When Eamonn Agha of Huntsmore was asked to design a bespoke kitchen for a family in Wandsworth, the focus was firmly on creating a space that worked brilliantly for entertaining.
Choosing a bespoke kitchen meant he was able to overcome the kind of challenges period properties can throw up – in this case a natural step down.
Huntsmore was well placed to deal with this issue and designed a welcoming, flexible and usable space. Eamonn started the design and project management practice back in 2014 and the company now works predominantly in Notting Hill, Holland Park and Kensington, managing the end-to-end design process from initial ideas through to the final build.

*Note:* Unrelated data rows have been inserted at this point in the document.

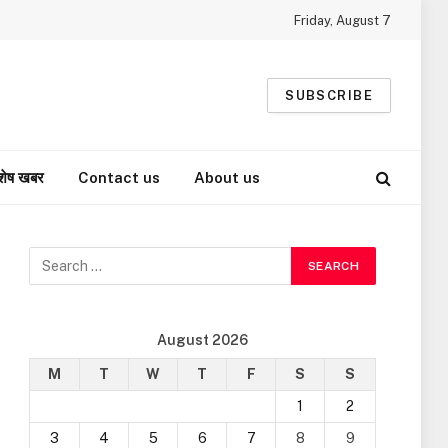
Friday, August 7
SUBSCRIBE
शेष खबर
Contact us
About us
August 2026
M
T
W
T
F
S
S
1
2
3
4
5
6
7
8
9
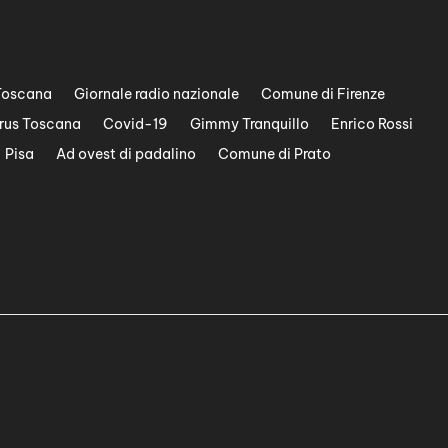
Toscana
Giornale radio nazionale
Comune di Firenze
rus Toscana
Covid-19
Gimmy Tranquillo
Enrico Rossi
Pisa
Ad ovest di padalino
Comune di Prato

The kitchen in Wandsworth was part of a full ground floor renovation and side return extension to a Victorian terraced house.

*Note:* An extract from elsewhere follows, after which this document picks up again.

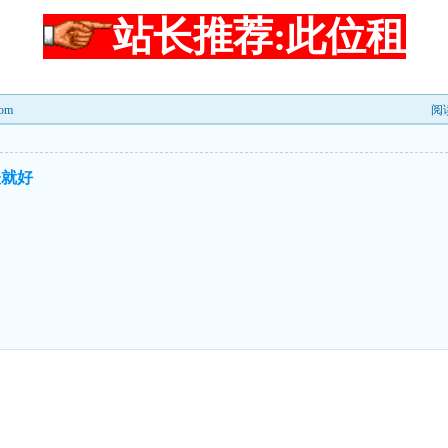
站长推荐:此位租
om
阅
表就好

“Our client wanted a breakfast bar/kitchen island but did not want it installed in the middle of the room,” Eamonn says, “as they felt it lacked a sense of uniqueness and would take up too much space.”

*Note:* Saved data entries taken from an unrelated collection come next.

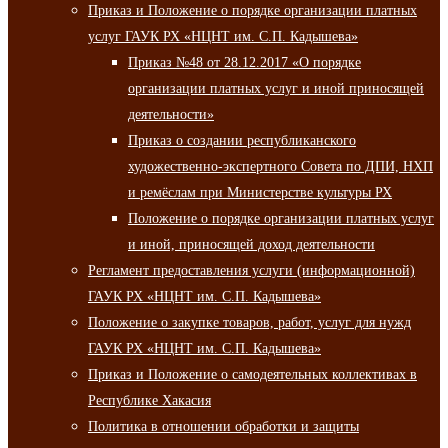
Приказ и Положение о порядке организации платных
услуг ГАУК РХ «НЦНТ им. С.П. Кадышева»
Приказ №48 от 28.12.2017 «О порядке
организации платных услуг и иной приносящей
деятельности»
Приказ о создании республиканского
художественно-экспертного Совета по ДПИ, НХП
и ремёслам при Министерстве культуры РХ
Положение о порядке организации платных услуг
и иной, приносящей доход деятельности
Регламент предоставления услуги (информационной)
ГАУК РХ «НЦНТ им. С.П. Кадышева»
Положение о закупке товаров, работ, услуг для нужд
ГАУК РХ «НЦНТ им. С.П. Кадышева»
Приказ и Положение о самодеятельных коллективах в
Республике Хакасия
Политика в отношении обработки и защиты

In the end the natural ‘step down’ proved integral to the design. A kitchen island with a full-height bar area was created looking into the open-plan dining space. Tongue-and-groove panelling was selected to give a rustic edge to the bar area, and a double fridge freezer was concealed by floor-to-ceiling cabinetry, offering the family maximum storage and balancing the room while not taking up too much space.
Aesthetically the family liked a farmhouse-style interior, so chose an exposed brick wall and Shaker-style doors. The upshot is a sociable place that works well every day and also when there are larger gatherings.
“Delivery of projects is very important,” Eamonn says. “We do the design work, but the key thing is getting that delivered. Other design practices focus more on the design than the execution of the build and that’s not what the customer wants at the end of the day. You can design something that isn’t going to work from a construction point of view, but that helps no one.”
Tile-wise Eamonn was keen to keep things traditional, but with a twist. He specified Fired Earth Suede tiles in white, but rather than a brick format he laid them in a herringbone pattern, using a slightly darker grout to accentuate the pattern and give a contemporary edge.
“The tiles themselves are quite plain,” he says, “as we didn’t want anything too patterned on the wall, so choosing a plain tile and using the way we have offered the perfect balance.”
The floor was a different story and here Eamonn wanted to introduce some pattern.
“We chose Trellis tiles from Fired Earth because the blue works perfectly with the cabinetry and it’s quite a classic, traditional pattern so it worked well with the whole style of the kitchen
“We often use Fired Earth, particularly paint, bathrooms and tiles. We like the great selection of tiles, and we love the quality and palette of the paint. The pairing of the two together is brilliant.”
All in all, Eamonn is thrilled with the project.
“I like the deep colour,” he says. “I also really like the bar area section which is something you don’t often see in these kind of projects. Typically, you’d have cabinetry running down one wall and then an island unit in the middle. Here, the kitchen is quite tucked away but it is still a reasonably large so services everything the family might need.”